Over 70 expected at National Catholic Youth Conference
Youth ministers, parishioners, chaplains, diocesan and school staff and members of various community groups and Catholic movements will be brought together next week by their shared passion for youth and young adult ministry.
Over 70 participants from around New Zealand will gather in Palmerston North from 13-16 November for the ‘Head, Heart, Hands’ National Catholic Conference for Youth and Young Adult Ministers, organised by the New Zealand Catholic Bishops Conference Office for Young People.
Included in the programme are an address from Bishop Peter Cullinane of Palmerston North, three keynote speeches, an interactive workshop which will break open the founding documents of Catholic youth and young adult ministry in New Zealand, and eight other workshops from which participants can choose four.
The keynote speakers are Samuel Clear from Harvest Inroads Australia, who is well-known for his engaging and inspirational presentations on putting Christ’s love into action in a broken world; Chris Duthie-Jung who has extensive experience in ministry with young Catholics and is currently completing his PhD on the Catholic identity of Gen Y New Zealanders, and Kitty McKinley, who has been actively involved in youth ministry and development for over 40 years and is the founder of professional youth and social work agency Challenge 2000.
Workshop themes include planning prayer and liturgy; engaging with Maori and Polynesian communities; encouraging youth involvement in parish life; supporting families in their spiritual journeys, and using new media and technology.
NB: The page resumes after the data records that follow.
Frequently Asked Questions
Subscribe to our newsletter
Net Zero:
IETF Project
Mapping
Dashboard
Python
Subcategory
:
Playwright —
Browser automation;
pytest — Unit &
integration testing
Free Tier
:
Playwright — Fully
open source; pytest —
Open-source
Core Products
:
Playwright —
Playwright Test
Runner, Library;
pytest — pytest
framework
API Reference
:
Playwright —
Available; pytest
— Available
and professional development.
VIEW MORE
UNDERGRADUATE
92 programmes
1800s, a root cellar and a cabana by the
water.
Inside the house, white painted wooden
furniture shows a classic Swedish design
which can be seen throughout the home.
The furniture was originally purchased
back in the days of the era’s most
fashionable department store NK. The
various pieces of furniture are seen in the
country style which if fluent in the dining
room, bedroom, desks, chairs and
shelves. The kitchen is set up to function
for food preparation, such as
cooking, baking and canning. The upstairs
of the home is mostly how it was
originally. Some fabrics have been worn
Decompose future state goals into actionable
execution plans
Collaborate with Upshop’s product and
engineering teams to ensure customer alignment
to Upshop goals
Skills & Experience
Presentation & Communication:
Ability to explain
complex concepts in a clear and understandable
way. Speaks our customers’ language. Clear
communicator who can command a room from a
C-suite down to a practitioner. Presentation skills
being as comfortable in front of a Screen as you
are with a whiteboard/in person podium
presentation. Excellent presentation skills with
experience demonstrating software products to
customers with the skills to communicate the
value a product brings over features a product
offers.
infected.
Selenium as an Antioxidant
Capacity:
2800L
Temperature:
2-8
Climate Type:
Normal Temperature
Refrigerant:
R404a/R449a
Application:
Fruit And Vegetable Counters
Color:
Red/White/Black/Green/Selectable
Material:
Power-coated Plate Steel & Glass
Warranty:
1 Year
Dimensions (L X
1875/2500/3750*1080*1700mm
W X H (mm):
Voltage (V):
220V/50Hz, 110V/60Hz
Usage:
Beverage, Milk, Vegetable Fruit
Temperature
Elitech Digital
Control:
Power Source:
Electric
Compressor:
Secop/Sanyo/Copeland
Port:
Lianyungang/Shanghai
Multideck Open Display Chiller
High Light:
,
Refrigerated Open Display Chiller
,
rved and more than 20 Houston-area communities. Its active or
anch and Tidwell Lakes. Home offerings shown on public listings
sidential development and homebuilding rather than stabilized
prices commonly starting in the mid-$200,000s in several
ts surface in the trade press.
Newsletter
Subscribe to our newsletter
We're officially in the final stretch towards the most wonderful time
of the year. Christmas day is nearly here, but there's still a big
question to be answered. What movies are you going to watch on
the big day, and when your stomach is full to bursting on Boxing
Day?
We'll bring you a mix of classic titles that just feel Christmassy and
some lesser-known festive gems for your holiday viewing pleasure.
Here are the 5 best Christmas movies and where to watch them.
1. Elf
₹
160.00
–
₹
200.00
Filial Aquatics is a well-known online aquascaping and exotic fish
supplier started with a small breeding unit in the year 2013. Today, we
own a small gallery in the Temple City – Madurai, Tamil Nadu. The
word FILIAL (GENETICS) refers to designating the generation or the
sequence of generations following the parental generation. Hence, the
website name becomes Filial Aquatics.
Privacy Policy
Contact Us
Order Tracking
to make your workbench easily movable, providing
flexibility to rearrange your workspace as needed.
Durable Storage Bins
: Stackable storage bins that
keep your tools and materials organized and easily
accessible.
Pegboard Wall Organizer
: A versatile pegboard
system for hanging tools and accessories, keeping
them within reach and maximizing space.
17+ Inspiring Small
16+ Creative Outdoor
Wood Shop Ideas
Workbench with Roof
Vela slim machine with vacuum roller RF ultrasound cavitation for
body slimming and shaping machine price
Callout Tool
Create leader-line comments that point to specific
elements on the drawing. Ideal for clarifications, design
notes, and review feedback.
The conference will open on Sunday with a Mass celebrated by coadjutor bishop of Palmerston North, Bishop Charles Drennan, which will be followed by a gathering with the parish community. Each day will begin and conclude with prayer, and daily Mass will be offered at lunchtime. Br Kieren Fenn FMS will offer two evening Exegesis and Prayer sessions. The conference will conclude on Wednesday with a Commissioning Mass celebrated by Bishop Cullinane.
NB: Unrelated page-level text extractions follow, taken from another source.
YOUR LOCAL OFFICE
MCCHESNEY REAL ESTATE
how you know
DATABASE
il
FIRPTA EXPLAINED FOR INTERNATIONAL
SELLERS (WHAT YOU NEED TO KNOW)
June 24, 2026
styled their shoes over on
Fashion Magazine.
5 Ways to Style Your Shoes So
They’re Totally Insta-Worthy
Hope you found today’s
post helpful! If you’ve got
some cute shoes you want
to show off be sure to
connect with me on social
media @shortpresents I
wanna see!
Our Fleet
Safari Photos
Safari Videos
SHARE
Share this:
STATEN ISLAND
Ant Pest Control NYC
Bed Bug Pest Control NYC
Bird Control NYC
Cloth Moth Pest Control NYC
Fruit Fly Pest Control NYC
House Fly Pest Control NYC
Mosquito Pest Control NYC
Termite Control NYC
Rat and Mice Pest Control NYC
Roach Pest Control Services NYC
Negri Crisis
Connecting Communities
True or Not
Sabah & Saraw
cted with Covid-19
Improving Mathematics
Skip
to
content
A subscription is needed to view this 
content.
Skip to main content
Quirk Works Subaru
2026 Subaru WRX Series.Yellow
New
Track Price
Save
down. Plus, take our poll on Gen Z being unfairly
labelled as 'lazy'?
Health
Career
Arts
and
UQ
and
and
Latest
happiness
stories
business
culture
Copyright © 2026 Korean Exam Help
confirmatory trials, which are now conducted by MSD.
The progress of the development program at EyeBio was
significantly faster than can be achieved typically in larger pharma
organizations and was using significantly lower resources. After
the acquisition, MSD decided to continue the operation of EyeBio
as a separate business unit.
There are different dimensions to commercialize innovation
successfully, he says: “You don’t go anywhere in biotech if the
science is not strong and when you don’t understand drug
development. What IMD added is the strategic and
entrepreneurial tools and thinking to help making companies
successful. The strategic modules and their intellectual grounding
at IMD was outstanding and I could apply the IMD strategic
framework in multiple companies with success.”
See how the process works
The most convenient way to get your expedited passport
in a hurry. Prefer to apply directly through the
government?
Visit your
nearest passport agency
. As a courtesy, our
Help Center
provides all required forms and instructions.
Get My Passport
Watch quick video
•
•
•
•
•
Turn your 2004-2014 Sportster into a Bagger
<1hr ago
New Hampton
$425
National Project Coordinator of the Office for Young People, Sr Helen O’Sullivan RNDM, says the conference will benefit from having a wide range of participants.
“There will be a truly national feel to the conference with registrations having come in from as far North as Auckland and as far South as Dunedin,” she says. “The participants are involved in diverse ministries both in the Catholic Church and the wider community and will bring with them a range of perspectives, experiences and energies to share with others who are passionate about youth and young adults.
“My desire is that the conference will give hope to those who have been involved in youth and young adult work for a long time and provide inspiration for those who are newer to this important ministry in the Church”.